AC 16. ESG in selection due diligence

16.1. Indicate whether you include ESG factors in your due diligence process for manager selection.

16.2. Describe how you weight ESG in your manager evaluation.

          Our response to AC 13 provides an overview of Mercer's ESG research and ratings process. Weighting ESG in manager evaluations can be influenced by asset class, where there are differentiated questions and considerations. In the case of Mercer's ESGp ratings for passive equity strategies, there are weighting differences within asset class, with a greater weighting to active ownership in those reviews.  

We also note in AC 15 that some clients set minimum standards in the ESG ratings e.g. not considering ESG4 strategies or only considering ESG1 or ESG2 strategies, and the weighting to ESG in manager evaluations will be higher for those clients. There are also clients that are seeking bespoke mandates that may require ESG or new opportunities in sustainability themes to be an important criteria in evaluating managers to implement a new mandate.

AC 17. Monitoring investment managers on ESG

17.1. Indicate whether you monitor investment managers on ESG factors.

17.2. If yes, describe how you monitor investment managers on ESG factors.

          Our response to AC 13 provides an overview of Mercer's ESG research and ratings process. The ESG ratings are assigned alongside a separate investment rating for the vast majority of all strategies that are actively covered by the research team (e.g. cash is not covered). The review process depends on the investment rating, at which time the ESG ratings are also reviewed. Strategies that are A rated will typically be reviewed by the research team every 12 months; B+ rated strategies will be every 18 months; and B rated strategies every 24 months, as a guide.

17.3. Describe how you raise and manage concerns when monitoring investment managers on ESG factors.

          Mercer has continual dialogue with a wide range of managers, globally, as part of our manager research and monitoring activities. Any specific ESG concerns that arise are typically addressed by following up with the managers. If specific concerns related to ESG are identified during manager monitoring conducted on behalf of clients, we will raise these directly with individual managers. Mercer may act on behalf of a number of clients in this process.

AC 18. Reporting back to asset owners

18.1. Indicate whether you report back to asset owners on your manager selection, appointment and monitoring activities.

18.2. If yes, describe how you report back and the frequency.
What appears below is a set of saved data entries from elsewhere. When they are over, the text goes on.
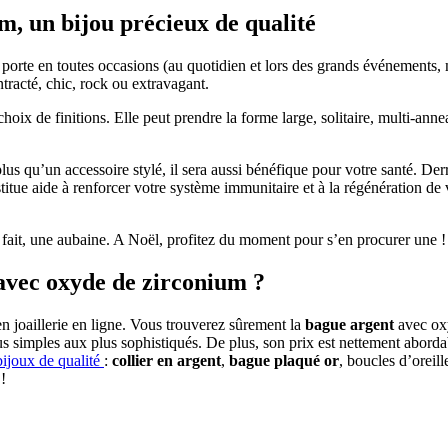
m, un bijou précieux de qualité
porte en toutes occasions (au quotidien et lors des grands événements, ma
tracté, chic, rock ou extravagant.
x de finitions. Elle peut prendre la forme large, solitaire, multi-annea
s qu’un accessoire stylé, il sera aussi bénéfique pour votre santé. Derr
tue aide à renforcer votre système immunitaire et à la régénération de vo
ait, une aubaine. A Noël, profitez du moment pour s’en procurer une ! Vo
avec oxyde de zirconium ?
en joaillerie en ligne. Vous trouverez sûrement la
bague argent
avec oxy
 plus simples aux plus sophistiqués. De plus, son prix est nettement abor
bijoux de qualité
:
collier en argent
,
bague plaqué or
, boucles d’oreill
!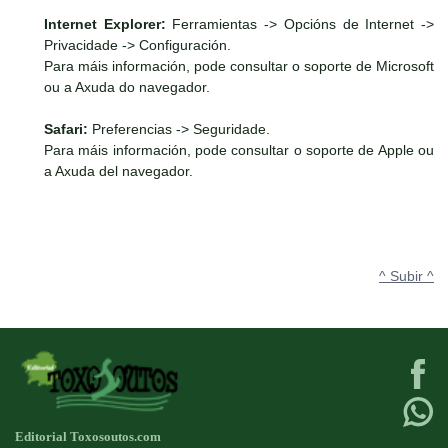
Internet Explorer:
Ferramientas -> Opcións de Internet ->
Privacidade -> Configuración.
Para máis información, pode consultar o soporte de Microsoft
ou a Axuda do navegador.
Safari:
Preferencias -> Seguridade.
Para máis información, pode consultar o soporte de Apple ou
a Axuda del navegador.
^ Subir ^
Editorial Toxosoutos.com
          All manager selection and monitoring work is conducted on behalf of our clients. As a result, all relevant information is provided to clients as frequently as is necessary. For example, during a specific manager search process Mercer will be in regular contact throughout. For monitoring of appointed managers, quarterly updates are common, but frequency will vary by client. Ad-hoc updates on individual managers are provided as required (e.g. to update clients on significant personnel changes).

See response to AC17.2 – strategies will typically be rated between 12-24 months depending on their investment rating (at which time the ESG rating is also updated). These updated reports are typically sent to the client and any more frequent monitoring activities will also be reported to clients. Any unexpected news that comes up related to a specific strategy is conveyed to the client via a News Item with any follow up contact with the manager, as required.

18.4. Indicate whether consultants in your organisation receive compensation linked to manager performance on ESG/RI factors

          Consultants do not receive remuneration based on the performance of investment managers on any factors.

AC 19. Demonstrating value on manager selection, appointment and monitoring

19.1. Describe how you measure, track or otherwise demonstrate your value on manager selection, appointment, and monitoring services.

          Mercer conducts regular analysis of our own investment research performance, using our own comprehensive dataset, to illustrate to our clients the value we add. Mercer’s “Measurement of Value Added Through Mercer’s Manager Research Recommendations” analysis illustrates Mercer’s ability, across a wide range of asset classes, to identify investment products that outperform their relevant benchmarks.